Excess Depth of Coverage for all sites. Extremely high depth of coverage relative to the genome-wide average likely indicates misalignment of reads generated from paralogous positions in the genome. Indeed, excess depth of coverage is a typical metric used to define CNV regions, but CNV filtering alone will fail to detect finer-resolution CNV signatures (Freeman et al., 2014; Zhang et al., 2014)]. Therefore, we conservatively filtered all sites if their depth of coverage exceeded twice the mean depth of coverage of each sample.

Minimum Depth of Coverage for non-variant sites. Since only the very old version of GATK will output the GQ value for non-variant sites and the version we are using does not, thus we did not have GQ filters for non-variant sites. Instead, we used minimum depth of coverage as one of the filters for non-variant sites. Here, we set the minimum threshold as eight.

Clustered SNPs (DV)

Within any sample, we excluded all SNPs that within 5 bp of another SNP.

2.3 Combination of filters

For different types of analyses, we used different combination of GF and SF filters. GF1 and SF were used to analyze involving estimation of genome-wide patterns of diversity; GF2 and SF were used to analyze functional regions. The combination of the filters was:

Non-variant sites:

GF1: CNV, CpG, RR

GF2: CNV, RR

SF: DP >= 8, DP <= (2 x mean coverage)

SNP sites:

GF1: MA, CNV, CpG, RR

GF2: MA, CNV, RR

SF: GQ >= 20, DP <= (2 x mean coverage), DL, DV

3 Reference

Axelsson E., Ratnakumar A., Arendt M.L., et al. (2013) The genomic signature of dog domestication reveals adaptation to a starch-rich diet.
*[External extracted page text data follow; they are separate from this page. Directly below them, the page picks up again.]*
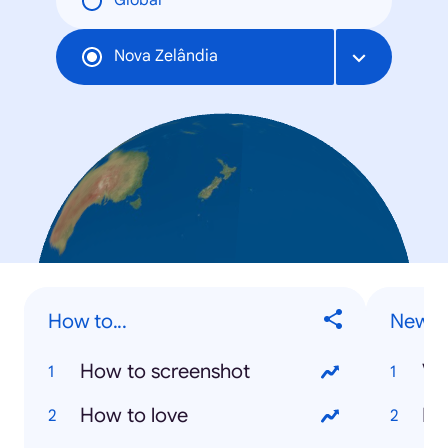
Global
Nova Zelândia
How to...
New Z
How to screenshot
Va
How to love
Ki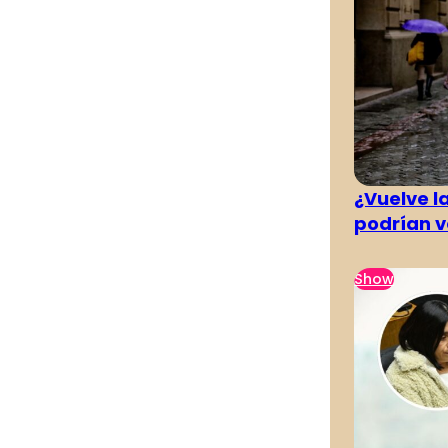
¿Vuelve la
podrían v
Show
Nature, 495, 360-364.

Benson G. (1999) Tandem repeats finder: a program to analyze DNA sequences. Nucleic Acids Res., 27, 573-580.

DePristo M.A., Banks E., Poplin R., Garimella K.V., Maguire J.R. et al. (2011) A framework for variation discovery and genotyping using next-generation DNA sequencing data. Nat Genet. 43, 491-498.
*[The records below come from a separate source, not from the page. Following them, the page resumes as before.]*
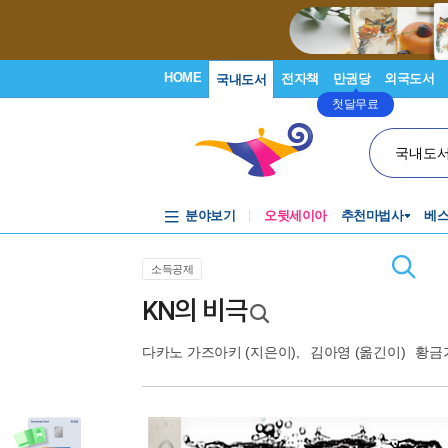
HOME
전자책
만권당
외국도서
국내도서
첫달무료
국내도
분야보기
오뒷세이아
추천마법사
베
소득공제
KN의 비극
다카노 가즈아키
(지은이),
김아영
(옮긴이)
황금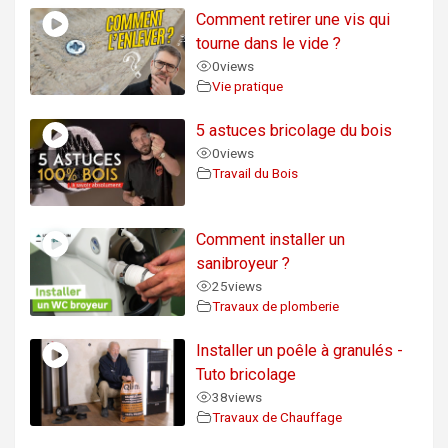
Comment retirer une vis qui
tourne dans le vide ?
0
views
Vie pratique
5 astuces bricolage du bois
0
views
Travail du Bois
Comment installer un
sanibroyeur ?
25
views
Travaux de plomberie
Installer un poêle à granulés -
Tuto bricolage
38
views
Travaux de Chauffage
Fan Z., Silva P., Gronau I., Wang S., Armero A.S. et al. (2016) Worldwide patterns of genomic variation and admixture in gray wolves. Genome Res., 26, 163-173.

Freedman A.H., Gronau I., Schweizer R.M., Ortega-Del Vecchyo D., Han E. et al. (2014) Genome sequencing highlights the dynamic early history of dogs. PLoS Genet., 10, e1004016.

Fan Z., Zhao G., Li P., Osada N., Xing J. et al. (2014) Whole-genome sequencing of tibetan macaque (Macaca thibetana) provides new insight into the macaque evolutionary history. Mol. Biol. Evol., 31, 1475-1489.

Hodgkinson A. and Eyre-Walker A. (2011) Variation in the mutation rate across mammalian genomes. Nat. Rev. Genet., 12, 756-766.

Langmead B. and Salzberg S.L. (2012) Fast gapped-read alignment with Bowtie 2. Nat Methods. 9, 357-359.

Nicholas TJ, Baker C, Eichler EE, Akey JM. (2011) A high-resolution integrated map of copy number polymorphisms within and between breeds of the modern domesticated dog. BMC Genomics, 12, 414.

Nielsen R., Paul J.S., Albrechtsen A., Song Y.S. (2011) Genotype and SNP calling from next-generation sequencing data. Nat. Rev. Genet., 12, 443-451.

Zhang W., Fan Z., Han E., Hou R., Zhang L. et al. (2014) Hypoxia adaptations in the grey wolf (Canis lupus chanco) from Qinghai-Tibet Plateau. PLoS Genet. 10, e1004466.